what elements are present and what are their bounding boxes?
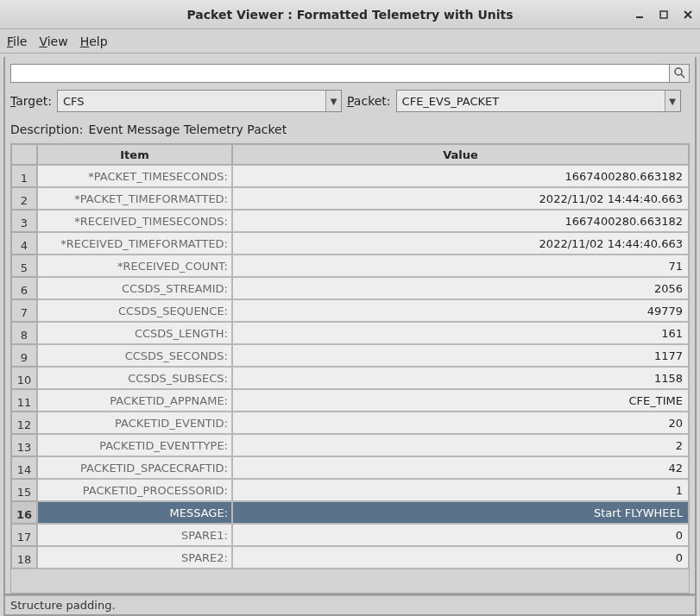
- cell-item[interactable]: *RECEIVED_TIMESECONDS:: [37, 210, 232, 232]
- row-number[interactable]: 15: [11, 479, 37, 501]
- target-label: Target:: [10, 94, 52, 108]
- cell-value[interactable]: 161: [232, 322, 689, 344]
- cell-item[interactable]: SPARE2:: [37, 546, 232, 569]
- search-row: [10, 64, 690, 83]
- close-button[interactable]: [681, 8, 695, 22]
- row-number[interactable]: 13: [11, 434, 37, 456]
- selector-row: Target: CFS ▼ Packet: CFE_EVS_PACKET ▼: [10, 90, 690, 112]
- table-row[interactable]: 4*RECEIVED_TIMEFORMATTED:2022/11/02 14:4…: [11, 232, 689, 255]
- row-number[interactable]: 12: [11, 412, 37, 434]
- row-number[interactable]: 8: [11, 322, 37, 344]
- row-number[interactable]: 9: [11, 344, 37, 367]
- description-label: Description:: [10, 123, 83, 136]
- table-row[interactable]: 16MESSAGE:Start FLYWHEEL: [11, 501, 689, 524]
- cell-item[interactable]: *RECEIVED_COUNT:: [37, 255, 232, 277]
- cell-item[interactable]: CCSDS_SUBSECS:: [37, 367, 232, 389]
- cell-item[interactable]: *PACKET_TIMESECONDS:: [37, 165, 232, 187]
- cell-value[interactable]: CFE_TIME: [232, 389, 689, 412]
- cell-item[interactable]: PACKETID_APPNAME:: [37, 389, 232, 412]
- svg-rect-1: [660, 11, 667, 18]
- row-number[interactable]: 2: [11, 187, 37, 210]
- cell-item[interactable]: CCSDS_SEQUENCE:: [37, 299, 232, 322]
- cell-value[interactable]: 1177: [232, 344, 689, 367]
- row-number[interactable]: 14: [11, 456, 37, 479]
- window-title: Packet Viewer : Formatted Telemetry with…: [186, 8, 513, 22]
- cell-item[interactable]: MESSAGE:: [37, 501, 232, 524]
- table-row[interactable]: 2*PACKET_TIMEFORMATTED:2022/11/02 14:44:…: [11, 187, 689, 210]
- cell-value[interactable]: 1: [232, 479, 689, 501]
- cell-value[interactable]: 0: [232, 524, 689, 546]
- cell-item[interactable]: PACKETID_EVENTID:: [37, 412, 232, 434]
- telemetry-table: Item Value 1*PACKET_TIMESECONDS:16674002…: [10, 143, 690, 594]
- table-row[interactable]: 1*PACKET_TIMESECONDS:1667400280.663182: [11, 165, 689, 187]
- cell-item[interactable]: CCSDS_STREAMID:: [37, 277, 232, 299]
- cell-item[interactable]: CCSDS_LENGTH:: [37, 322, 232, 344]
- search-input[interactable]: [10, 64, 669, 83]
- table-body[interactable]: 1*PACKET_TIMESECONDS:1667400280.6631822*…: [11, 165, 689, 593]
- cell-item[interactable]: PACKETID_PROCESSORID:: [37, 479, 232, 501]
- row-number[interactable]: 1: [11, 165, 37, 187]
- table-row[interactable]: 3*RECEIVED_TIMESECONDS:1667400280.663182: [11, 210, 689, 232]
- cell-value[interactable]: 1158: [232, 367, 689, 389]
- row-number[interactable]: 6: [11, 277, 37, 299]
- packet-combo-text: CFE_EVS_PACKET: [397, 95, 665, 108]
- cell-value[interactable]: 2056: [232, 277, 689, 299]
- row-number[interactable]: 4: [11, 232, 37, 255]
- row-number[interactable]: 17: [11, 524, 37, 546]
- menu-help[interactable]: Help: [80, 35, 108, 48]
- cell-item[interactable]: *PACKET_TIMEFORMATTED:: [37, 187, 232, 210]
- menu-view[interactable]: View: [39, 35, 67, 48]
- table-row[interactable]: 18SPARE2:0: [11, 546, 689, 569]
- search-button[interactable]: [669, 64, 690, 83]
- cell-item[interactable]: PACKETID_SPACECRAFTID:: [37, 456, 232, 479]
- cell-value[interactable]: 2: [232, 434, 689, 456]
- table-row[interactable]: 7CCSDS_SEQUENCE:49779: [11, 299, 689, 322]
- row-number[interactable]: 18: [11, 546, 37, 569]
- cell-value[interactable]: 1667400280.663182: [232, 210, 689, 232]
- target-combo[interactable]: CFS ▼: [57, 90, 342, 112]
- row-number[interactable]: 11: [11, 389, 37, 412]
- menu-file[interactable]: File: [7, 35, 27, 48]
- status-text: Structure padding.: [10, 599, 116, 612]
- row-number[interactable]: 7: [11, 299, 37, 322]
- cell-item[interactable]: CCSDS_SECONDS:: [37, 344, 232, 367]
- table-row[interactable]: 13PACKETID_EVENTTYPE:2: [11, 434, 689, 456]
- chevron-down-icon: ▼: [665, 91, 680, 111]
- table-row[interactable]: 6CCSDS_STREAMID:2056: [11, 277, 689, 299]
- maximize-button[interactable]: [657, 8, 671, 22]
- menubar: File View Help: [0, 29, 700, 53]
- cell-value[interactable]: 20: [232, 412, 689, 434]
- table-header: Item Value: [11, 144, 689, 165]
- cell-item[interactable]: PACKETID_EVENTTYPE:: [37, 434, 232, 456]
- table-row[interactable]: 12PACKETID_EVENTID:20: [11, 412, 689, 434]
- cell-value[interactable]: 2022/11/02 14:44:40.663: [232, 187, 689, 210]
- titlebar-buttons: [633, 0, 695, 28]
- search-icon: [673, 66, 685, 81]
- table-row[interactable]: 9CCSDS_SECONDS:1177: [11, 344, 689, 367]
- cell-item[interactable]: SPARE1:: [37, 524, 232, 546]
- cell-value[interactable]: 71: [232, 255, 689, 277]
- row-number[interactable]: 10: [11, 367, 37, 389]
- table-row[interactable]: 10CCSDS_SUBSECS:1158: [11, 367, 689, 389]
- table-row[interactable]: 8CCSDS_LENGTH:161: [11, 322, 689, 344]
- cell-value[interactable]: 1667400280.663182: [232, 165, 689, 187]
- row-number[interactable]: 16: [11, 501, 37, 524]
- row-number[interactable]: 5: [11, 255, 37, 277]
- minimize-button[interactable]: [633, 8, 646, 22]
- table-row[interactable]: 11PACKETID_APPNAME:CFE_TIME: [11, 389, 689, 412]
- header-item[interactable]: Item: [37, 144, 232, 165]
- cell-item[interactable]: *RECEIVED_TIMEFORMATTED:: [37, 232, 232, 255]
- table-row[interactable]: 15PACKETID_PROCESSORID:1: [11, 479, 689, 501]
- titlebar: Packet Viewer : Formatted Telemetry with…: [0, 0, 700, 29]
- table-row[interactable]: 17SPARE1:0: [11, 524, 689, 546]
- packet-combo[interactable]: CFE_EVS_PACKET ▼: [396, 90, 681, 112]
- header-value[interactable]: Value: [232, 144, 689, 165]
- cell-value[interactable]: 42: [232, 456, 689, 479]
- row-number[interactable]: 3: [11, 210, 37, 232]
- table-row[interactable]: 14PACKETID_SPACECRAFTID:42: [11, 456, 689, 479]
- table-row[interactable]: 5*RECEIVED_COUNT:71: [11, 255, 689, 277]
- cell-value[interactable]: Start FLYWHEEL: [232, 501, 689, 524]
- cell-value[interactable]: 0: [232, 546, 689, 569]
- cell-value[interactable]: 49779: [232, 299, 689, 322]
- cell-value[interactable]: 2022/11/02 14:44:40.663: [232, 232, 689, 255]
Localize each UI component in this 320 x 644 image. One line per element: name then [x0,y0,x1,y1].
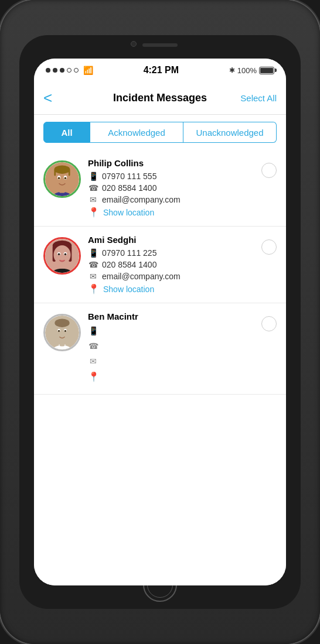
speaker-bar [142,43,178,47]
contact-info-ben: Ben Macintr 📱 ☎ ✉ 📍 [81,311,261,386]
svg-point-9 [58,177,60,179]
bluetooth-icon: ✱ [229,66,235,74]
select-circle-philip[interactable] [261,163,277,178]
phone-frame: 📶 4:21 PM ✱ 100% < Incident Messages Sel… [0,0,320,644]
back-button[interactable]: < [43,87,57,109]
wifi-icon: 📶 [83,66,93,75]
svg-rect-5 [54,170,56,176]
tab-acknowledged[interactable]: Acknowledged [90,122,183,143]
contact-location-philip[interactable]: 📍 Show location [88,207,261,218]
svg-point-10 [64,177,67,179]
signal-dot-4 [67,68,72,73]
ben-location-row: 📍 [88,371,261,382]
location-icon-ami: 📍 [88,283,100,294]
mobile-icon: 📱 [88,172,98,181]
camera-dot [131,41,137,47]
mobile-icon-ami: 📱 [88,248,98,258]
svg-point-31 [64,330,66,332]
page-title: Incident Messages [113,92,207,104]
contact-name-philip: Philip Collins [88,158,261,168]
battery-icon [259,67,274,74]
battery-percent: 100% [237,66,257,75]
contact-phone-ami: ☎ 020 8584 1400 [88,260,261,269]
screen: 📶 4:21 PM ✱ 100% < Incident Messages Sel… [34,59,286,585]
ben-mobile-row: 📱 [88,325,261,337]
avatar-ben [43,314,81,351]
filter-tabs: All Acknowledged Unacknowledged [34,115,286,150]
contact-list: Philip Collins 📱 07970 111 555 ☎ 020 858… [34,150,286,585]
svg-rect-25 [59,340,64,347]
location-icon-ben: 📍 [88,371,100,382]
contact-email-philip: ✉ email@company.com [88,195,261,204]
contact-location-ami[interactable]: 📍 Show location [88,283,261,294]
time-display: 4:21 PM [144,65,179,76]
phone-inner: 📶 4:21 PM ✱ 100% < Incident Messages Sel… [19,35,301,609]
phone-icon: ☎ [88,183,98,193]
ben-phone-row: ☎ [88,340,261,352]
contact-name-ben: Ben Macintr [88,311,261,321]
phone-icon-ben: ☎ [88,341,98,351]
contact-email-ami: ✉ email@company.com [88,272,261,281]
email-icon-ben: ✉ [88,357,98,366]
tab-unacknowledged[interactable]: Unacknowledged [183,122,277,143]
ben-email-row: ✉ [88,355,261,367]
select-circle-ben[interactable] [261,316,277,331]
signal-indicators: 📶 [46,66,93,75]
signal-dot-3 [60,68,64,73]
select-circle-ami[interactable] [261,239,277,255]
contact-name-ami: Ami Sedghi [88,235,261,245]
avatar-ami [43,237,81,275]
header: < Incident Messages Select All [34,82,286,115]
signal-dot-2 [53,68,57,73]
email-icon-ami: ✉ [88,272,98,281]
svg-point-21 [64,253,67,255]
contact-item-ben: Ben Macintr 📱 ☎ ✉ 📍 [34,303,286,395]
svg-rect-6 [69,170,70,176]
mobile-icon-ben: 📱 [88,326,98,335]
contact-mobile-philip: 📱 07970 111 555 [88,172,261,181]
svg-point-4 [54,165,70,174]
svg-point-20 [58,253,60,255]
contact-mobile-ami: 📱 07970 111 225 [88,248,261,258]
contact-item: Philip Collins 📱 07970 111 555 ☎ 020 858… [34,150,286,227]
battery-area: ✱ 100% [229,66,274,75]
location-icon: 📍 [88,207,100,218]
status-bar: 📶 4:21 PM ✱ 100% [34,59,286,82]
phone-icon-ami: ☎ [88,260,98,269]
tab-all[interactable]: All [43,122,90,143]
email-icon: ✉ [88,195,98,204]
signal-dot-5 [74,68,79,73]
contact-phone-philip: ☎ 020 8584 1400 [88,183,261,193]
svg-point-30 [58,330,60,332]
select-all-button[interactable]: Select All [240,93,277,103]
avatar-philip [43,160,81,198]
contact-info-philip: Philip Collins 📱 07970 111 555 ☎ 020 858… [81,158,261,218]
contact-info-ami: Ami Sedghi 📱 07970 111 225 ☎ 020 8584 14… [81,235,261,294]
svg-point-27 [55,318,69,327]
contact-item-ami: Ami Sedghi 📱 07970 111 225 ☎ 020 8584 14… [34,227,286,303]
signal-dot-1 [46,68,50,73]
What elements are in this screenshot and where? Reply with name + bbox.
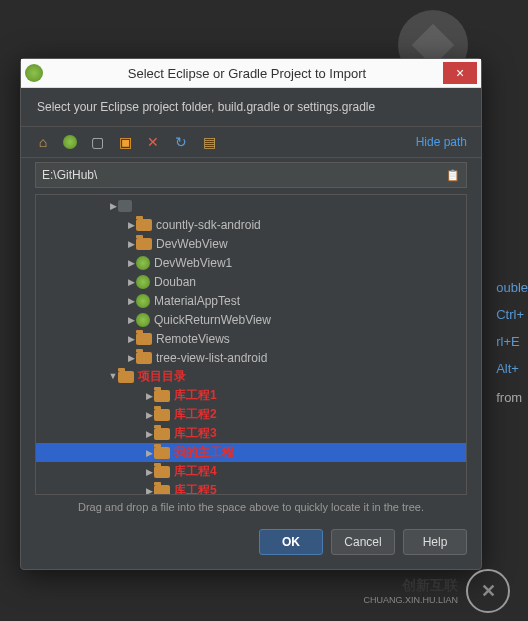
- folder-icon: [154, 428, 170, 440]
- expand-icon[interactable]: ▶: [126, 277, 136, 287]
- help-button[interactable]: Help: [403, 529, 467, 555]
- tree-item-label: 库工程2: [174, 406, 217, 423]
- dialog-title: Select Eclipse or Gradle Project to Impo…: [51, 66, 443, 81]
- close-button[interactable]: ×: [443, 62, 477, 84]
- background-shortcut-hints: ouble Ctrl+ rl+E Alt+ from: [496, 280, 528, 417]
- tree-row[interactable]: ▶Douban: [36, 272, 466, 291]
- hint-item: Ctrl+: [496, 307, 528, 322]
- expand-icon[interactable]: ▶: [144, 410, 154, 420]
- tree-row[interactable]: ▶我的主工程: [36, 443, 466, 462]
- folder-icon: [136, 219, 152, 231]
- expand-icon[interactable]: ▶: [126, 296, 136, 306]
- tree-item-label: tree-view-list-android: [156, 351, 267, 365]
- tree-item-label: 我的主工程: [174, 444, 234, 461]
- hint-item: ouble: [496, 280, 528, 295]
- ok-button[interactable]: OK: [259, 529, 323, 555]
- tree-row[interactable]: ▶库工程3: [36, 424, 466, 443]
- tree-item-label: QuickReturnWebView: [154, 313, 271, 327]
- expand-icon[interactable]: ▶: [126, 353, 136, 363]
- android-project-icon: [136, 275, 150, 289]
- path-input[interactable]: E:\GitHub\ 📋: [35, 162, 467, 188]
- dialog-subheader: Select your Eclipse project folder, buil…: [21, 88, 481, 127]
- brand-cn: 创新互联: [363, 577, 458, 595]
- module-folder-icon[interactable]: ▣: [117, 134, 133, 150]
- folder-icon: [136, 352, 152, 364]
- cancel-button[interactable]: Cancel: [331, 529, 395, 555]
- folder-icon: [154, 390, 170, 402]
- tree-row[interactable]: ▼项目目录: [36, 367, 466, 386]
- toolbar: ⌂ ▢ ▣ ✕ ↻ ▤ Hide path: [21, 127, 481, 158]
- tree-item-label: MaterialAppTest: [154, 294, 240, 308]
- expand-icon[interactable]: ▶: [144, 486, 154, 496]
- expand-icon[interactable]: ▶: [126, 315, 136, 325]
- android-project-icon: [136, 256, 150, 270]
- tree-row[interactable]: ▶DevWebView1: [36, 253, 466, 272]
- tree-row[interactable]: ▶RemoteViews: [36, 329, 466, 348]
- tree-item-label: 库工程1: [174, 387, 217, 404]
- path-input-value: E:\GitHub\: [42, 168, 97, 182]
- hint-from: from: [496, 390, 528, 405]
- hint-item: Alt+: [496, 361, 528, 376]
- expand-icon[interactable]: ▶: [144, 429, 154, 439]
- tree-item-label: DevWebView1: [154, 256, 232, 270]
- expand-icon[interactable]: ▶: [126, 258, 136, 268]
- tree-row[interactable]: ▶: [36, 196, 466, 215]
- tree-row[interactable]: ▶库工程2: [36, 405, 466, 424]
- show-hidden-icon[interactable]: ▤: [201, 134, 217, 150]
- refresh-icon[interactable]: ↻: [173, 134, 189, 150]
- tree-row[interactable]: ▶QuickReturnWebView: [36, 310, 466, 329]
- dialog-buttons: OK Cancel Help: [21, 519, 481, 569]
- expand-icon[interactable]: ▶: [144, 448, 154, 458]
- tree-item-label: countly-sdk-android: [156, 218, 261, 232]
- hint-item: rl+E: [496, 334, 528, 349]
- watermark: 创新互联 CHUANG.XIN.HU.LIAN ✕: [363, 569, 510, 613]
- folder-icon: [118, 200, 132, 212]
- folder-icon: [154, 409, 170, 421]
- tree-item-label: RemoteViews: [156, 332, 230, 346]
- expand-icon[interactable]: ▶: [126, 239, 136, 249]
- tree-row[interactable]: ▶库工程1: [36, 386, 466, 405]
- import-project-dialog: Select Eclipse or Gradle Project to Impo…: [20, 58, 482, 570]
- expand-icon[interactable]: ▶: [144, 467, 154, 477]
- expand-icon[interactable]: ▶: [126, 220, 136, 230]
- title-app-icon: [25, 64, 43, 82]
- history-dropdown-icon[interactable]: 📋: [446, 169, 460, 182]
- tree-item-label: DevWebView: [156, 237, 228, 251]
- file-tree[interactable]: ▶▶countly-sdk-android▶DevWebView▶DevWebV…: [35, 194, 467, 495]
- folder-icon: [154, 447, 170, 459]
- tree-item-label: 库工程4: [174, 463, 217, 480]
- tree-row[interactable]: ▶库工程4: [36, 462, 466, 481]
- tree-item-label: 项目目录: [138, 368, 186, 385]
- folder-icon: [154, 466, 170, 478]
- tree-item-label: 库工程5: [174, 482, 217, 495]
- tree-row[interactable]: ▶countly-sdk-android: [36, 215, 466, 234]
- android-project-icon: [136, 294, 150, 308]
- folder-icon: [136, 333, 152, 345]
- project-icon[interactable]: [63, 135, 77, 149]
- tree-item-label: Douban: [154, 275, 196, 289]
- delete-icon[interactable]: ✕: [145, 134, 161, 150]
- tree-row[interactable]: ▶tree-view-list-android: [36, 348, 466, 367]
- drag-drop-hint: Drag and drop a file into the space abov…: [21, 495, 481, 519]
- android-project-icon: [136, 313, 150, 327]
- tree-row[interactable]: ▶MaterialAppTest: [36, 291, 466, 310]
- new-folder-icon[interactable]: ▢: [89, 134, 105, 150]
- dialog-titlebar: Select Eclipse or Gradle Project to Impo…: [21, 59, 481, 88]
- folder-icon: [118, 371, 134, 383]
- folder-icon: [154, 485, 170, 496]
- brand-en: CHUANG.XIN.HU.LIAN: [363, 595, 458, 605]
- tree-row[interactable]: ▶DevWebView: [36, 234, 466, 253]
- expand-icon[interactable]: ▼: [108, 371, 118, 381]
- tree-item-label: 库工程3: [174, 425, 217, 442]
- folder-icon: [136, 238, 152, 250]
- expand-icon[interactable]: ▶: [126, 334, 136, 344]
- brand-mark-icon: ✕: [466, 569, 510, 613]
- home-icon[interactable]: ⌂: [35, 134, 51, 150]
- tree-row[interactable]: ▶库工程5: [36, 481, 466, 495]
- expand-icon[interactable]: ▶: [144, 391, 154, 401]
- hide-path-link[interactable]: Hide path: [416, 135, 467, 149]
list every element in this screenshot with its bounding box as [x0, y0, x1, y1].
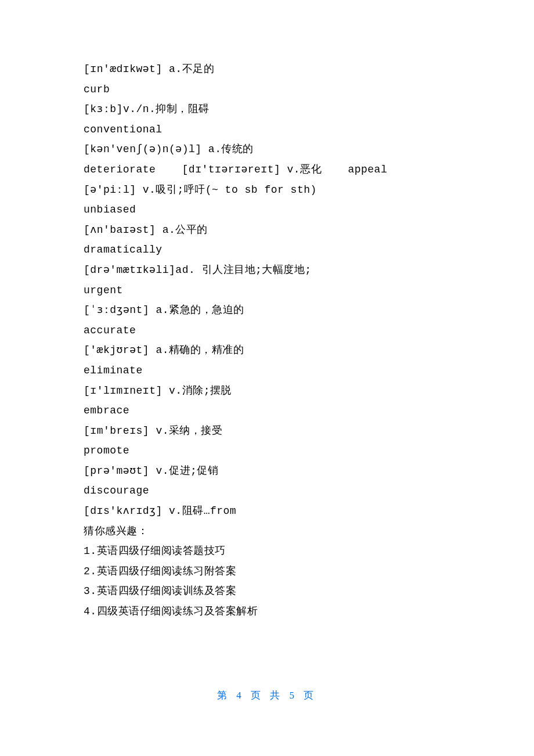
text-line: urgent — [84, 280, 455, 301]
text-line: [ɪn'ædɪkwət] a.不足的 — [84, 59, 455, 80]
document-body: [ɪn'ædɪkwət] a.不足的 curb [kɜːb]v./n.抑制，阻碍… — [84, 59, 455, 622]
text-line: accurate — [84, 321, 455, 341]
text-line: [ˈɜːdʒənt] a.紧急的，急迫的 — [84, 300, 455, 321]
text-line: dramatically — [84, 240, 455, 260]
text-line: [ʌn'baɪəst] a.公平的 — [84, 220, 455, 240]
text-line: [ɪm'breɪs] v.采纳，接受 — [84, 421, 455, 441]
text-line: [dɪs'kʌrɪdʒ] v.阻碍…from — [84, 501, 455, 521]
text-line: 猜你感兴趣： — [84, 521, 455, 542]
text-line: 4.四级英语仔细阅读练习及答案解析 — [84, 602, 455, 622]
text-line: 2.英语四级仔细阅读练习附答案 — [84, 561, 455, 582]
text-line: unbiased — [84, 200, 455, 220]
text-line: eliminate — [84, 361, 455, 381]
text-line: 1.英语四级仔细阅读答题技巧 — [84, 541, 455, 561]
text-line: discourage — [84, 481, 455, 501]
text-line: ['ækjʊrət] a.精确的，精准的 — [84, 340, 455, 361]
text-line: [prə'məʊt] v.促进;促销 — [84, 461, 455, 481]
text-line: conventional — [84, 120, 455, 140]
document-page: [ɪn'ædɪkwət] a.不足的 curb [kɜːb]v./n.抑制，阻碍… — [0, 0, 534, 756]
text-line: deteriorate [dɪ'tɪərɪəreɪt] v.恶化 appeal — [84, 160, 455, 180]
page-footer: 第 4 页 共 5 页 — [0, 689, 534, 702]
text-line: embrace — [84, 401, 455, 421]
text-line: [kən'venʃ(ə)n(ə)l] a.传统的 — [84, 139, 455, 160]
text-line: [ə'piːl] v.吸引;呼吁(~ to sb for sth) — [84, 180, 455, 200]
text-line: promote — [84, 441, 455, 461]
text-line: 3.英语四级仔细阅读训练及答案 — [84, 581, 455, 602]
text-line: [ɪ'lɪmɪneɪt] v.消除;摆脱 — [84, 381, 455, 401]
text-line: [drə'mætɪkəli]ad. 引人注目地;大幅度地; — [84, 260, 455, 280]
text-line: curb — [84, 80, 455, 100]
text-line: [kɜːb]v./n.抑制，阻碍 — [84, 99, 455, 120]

-- -- --

Lines that contain "GitHub" are the result; find them in the entries above and copy each one.

ANSWER TO THE EXERCISE:
- path-input[interactable]: E:\GitHub\ 📋: [35, 162, 467, 188]
- path-input-value: E:\GitHub\: [42, 168, 97, 182]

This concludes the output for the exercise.